Description of the task
Of the entries below, copy only those lines that contain the word "Ischia".

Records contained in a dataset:
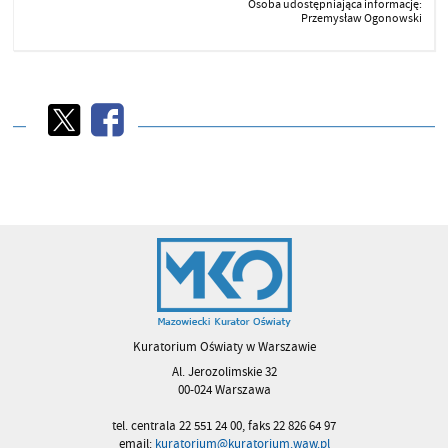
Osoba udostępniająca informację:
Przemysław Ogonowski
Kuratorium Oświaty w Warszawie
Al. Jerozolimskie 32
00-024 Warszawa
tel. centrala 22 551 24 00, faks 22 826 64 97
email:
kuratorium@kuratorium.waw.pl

--

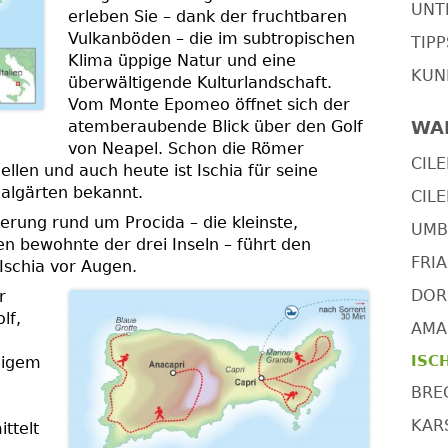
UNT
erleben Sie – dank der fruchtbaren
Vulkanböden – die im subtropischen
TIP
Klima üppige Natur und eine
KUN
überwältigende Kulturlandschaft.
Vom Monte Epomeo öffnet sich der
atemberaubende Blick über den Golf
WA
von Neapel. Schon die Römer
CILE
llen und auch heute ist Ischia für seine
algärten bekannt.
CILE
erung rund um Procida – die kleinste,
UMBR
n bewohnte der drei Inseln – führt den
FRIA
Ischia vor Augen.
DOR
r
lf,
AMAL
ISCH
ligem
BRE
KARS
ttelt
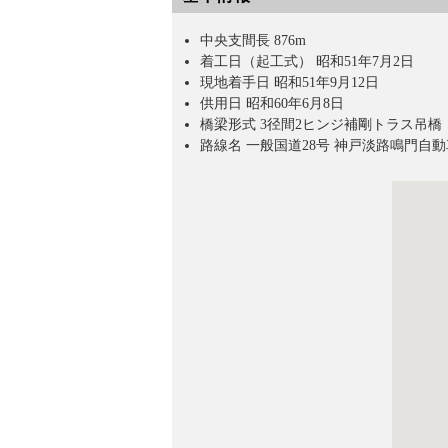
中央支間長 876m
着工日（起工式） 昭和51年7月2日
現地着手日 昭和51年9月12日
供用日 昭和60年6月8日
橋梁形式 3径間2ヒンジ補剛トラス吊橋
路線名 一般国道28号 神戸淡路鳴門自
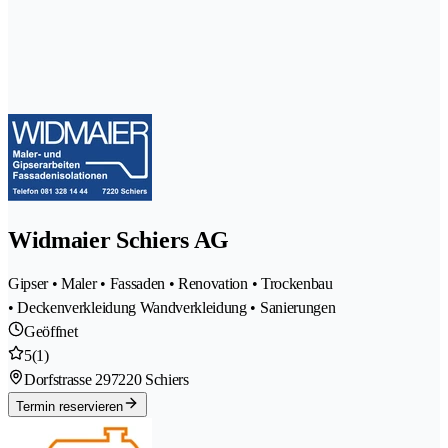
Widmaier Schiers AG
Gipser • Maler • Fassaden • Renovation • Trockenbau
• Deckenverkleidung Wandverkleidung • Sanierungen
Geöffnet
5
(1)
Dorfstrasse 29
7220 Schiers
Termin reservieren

Solution to the problem
llen und auch heute ist Ischia für seine
Ischia vor Augen.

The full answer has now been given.